Although an open competition that saw 20 bids as geographically agnostic as Southampton and Armagh, Bradford’s northern location will be a fillip for the UK Government’s ‘Levelling Up’ agenda. The accolade usually draws tens of millions of pounds in investment.

Coventry, which hands the baton to Bradford, benefitted to the tune of £172 million. This funded a wide range of music and other arts projects and greatly improved the transport network for local people to attend events.

Bradford has one of the most diverse and youngest populations of any UK city. 25 percent of people are Muslims, there is a huge Asian community and a quarter are under 18 years old. The city has fought hard to respond the decline of the cloth trade on which it was built, with arts centres and venues now occupying some of the Victorian mills that dominate the industrial landscape.

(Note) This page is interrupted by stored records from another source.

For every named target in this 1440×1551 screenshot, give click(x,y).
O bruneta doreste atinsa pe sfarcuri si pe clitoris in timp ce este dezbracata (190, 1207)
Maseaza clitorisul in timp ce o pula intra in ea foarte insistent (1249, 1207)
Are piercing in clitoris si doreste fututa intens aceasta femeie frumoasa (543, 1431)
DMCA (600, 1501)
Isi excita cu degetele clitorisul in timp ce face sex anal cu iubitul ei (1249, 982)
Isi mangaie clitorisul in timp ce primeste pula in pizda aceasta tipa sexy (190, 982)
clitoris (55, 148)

The judges are said to have been swayed by the city’s ideas for celebrating that diversity with the emphasis on cross-community collaboration and shared local pride. It is also the first time that neighbouring towns have been allowed to share in the bid, offering advantage to the towns and villages on the Yorkshire moors and neighbouring Leeds. In 2025 alone, this means the 540,000 local people and millions of visitors will witness over 1000 performances, 365 arts commissions and numerous collaborations with other cities and nations.

The Bradford Cultural Strategy website, www.cultureisourplan.co.uk, focusses in part on creating a cultural career path for young people. Through cooperation between ‘families, schools, career services, universities and college partners we will create a critical mass of coordinated training and employment pathways for young people,’ it says. ‘We will champion and evidence the viability of creative careers to mobilise a whole generation of young, talented, digitally native people and ensure they take the lead in shaping the future success of the district.’

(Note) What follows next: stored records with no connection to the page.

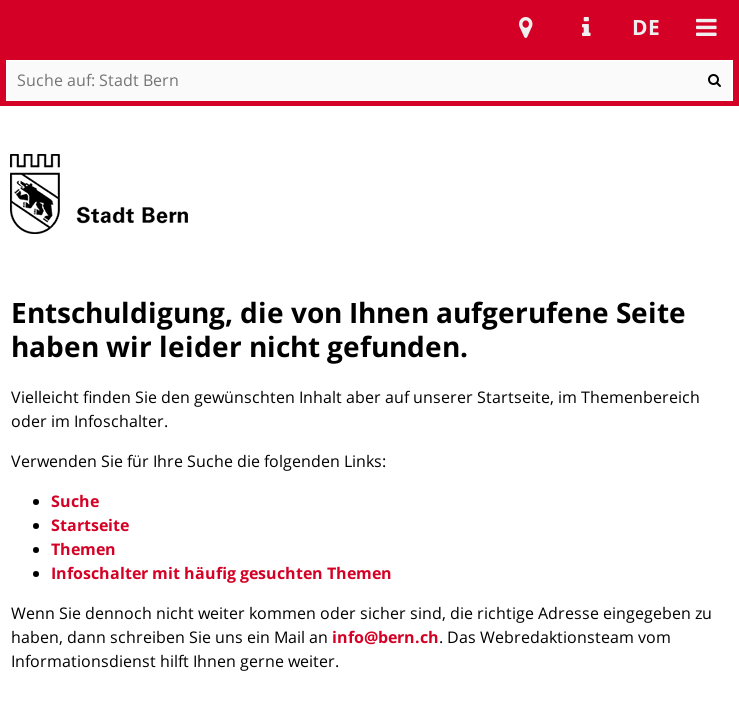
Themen (83, 549)
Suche (75, 501)
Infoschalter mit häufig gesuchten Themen (221, 573)
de (646, 27)
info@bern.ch (385, 637)
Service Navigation (586, 27)
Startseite (90, 525)
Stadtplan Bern (526, 27)
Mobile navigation (706, 27)
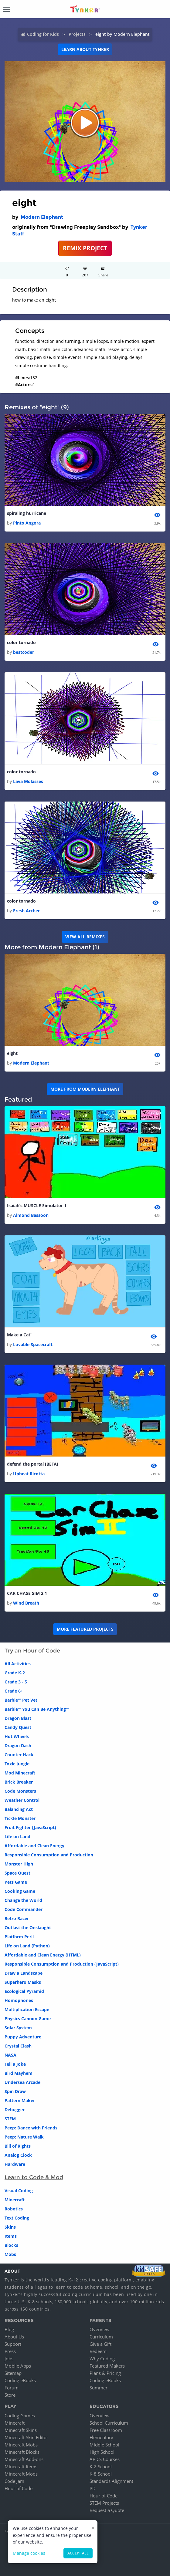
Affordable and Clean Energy (34, 1845)
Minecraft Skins (21, 2430)
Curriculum (101, 2337)
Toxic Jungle (17, 1764)
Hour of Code (18, 2488)
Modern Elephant (42, 217)
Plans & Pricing (105, 2373)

The bid was led by Shanaz Gulzar, chair of Bradford 2025, who expressed the group’s elation at winning, saying, ‘This fantastic result is down to the ambition, belief and hard work of thousands of people across the district who were behind our bid. Bradford has been overlooked and underestimated for so long and it’s now our time to shine.’ Her campaign team have estimated that the award will attract as much as £700 million over the coming decade and create 3000 new jobs.

This is a bold statement considering the website admits that ‘There is patchy provision of creative education across the district’s schools. This leads to a poor understanding from a very early age of the cultural sector and routes to employment.’

This, it says, knocks on into a very low level of university applications for cultural and creative courses. So, the City of Culture project sets out to unite the many small creative organisations in the areas to boost apprenticeships and training programmes.

Bradford’s City Council Leader, Susan Hinchcliffe is determined to address these issues with the uplift in funding and confidence that comes from the win. ‘Being UK City of Culture brings with it so many opportunities for people not only in terms of creativity and culture, but also for employment, attracting inward investment, boosting the local economy and opening up opportunities for young people to enhance their skills,’ she said.

The UK City of Culture is chosen every four years by a committee currently led by the television writer and producer Sir Phil Redmond. He said Bradford was chosen for a bid that demonstrated the potential to have a big but deliverable impact, and that he looked forward to seeing how the city could ‘raise the cultural bar.’

Nadine Dorries called Bradford a ‘worthy winner,’ though agreed that ‘there was stiff competition and I thank County Durham, Southampton and Wrexham County Borough for their excellent bids.’ Each of the runners up will receive £125,000 to invest in some of the ideas suggested in their bids.